Caso os advogados não invistam maciçamente em seu aperfeiçoamento tecnológico, o Judiciário não terá solução para o problema das novas filas... (http://www.amb.com.br/)
Alguém pode dizer, porque a culpa sempre recai sobre os advogados? Talvez porque seja mais fácil culpá-los do que admitir que a ineficiência passa em grande escala pelo Poder Judiciário e sua organização em nada organizada. Esquecem eles que o advogado, que também faz parte da administração da justiça, é apenas um usuário do sistema, uma ponte entre o jurisdicionado e a própria justiça. Esquecem eles que o maior interessado em se adequar ao sistema e as novidades do poder é o próprio advogado afinal, ele vive do seu trabalho... É o seu ganha pão.

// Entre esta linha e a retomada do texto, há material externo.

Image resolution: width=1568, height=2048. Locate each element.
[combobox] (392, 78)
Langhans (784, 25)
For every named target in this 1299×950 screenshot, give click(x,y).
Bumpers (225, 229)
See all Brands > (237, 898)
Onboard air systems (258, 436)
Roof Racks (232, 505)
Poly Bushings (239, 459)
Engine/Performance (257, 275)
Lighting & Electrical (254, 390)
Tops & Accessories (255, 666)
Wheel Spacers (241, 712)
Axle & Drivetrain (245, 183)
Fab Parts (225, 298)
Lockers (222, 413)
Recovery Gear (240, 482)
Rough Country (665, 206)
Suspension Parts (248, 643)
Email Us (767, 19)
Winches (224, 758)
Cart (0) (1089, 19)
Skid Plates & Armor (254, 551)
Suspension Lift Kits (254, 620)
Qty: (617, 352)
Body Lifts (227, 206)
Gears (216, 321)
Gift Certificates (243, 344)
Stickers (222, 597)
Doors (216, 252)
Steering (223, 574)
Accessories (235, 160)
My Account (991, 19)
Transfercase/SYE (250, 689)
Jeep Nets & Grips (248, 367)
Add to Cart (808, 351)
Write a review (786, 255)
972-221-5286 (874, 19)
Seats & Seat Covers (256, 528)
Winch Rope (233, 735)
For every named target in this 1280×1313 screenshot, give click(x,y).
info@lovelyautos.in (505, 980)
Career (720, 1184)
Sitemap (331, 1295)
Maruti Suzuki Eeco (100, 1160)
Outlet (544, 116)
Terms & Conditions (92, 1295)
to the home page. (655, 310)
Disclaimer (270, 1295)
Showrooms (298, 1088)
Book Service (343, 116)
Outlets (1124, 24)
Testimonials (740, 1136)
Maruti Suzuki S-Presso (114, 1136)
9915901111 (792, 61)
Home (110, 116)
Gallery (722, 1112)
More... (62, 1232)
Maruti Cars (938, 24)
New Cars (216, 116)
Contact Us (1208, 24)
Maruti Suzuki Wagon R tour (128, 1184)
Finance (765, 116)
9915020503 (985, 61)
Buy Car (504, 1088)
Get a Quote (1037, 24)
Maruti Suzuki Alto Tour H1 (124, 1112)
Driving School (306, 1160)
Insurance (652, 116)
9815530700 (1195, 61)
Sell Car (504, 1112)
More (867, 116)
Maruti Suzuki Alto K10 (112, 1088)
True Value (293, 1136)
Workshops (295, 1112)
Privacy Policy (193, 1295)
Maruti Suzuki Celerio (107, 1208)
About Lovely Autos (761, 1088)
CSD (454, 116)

Por outro lado ou, de outra sorte (?), passados alguns janeiros da virtualização dos processos nos tribunais brasileiros o que vemos é que a lentidão do judiciário não mudou muita coisa, são milhares de processos digitais emperrados esperando despachos, decisões e outros atos necessários para o seu desenvolvimento válido e regular, culpa de quem? Do advogado? Das partes? Dos auxiliares da justiça? Do juiz? De todos nós? Isso merece uma análise mais acentuada, inclusive pelo Conselho Nacional de Justiça (CNJ) que por mais esforços que empreenda ainda encontra resistências nos próprios tribunais quando o quesito é celeridade processual.
O que estou querendo dizer é que de nada adianta os operadores do direito (leia-se advogados) perderem os cabelos e a paciência cumprindo seus prazos e agilizando seus feitos virtuais, se a justiça não faz o seu dever de casa e deveria fazer, andar nos mesmos passos ou até mais rápido já que dispõe de uma máquina judiciária informatizada e pronta para uso contínuo sem maiores problemas. Quem não tem processos virtuais parados sem movimentação a espera de decisão neste país levante a mão por favor!
Um exemplo clássico do que escrevo aqui neste artigo, são os processos digitais que tramitam nos Juizados Especiais, cuja finalidade seria desafogar os fóruns de demandas pequenas e pouco valor econômico (seria mas não foi) e que se encontram emperrados e entulhados a espera de solução jurídica. Insegurança jurídica? Acho que sim. Nem vou comentar as opiniões das partes, são as piores.
Criados por uma lei federal de 1995, com o objetivo de dar celeridade à Justiça, os Juizados Especiais de Pequenas Causas estão, após 20 anos, abarrotados, com a fila de processos comparável à da Justiça comum. Inadmissível...
Afinal quem está emperrando mesmo os processos virtuais?